◆ **Given data**:
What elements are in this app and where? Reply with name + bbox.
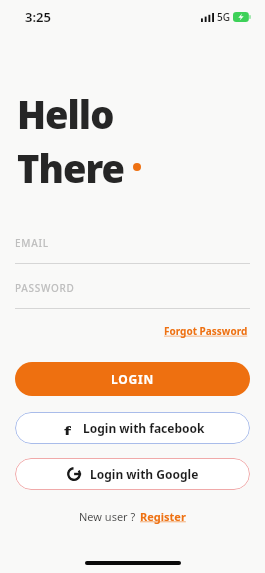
staticText: 5G (217, 10, 230, 24)
staticText: Forgot Password (164, 324, 248, 338)
staticText: PASSWORD (15, 281, 75, 295)
button[interactable]: Forgot Password (162, 322, 250, 340)
button[interactable]: EMAIL (15, 236, 250, 264)
button[interactable]: PASSWORD (15, 281, 250, 309)
staticText: EMAIL (15, 236, 49, 250)
button[interactable]: LOGIN (15, 362, 250, 396)
staticText: f (64, 421, 71, 435)
other: Facebook (60, 421, 74, 435)
staticText: Login with Google (90, 466, 199, 482)
button[interactable]: Google (15, 458, 250, 490)
staticText: There (17, 142, 124, 194)
button[interactable]: Register (139, 507, 187, 526)
button[interactable]: Facebook (15, 412, 250, 444)
staticText: LOGIN (111, 371, 155, 387)
staticText: Register (140, 509, 186, 524)
other: Google (67, 467, 81, 481)
staticText: 3:25 (25, 8, 51, 26)
staticText: New user ? (79, 509, 139, 524)
staticText: Login with facebook (83, 420, 205, 436)
staticText: Hello (17, 88, 114, 140)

◆ **Exercise prompt**: Scan the material above and determine how many lines include the word "Register"; report only the number.

◆ **Result for this exercise**: 2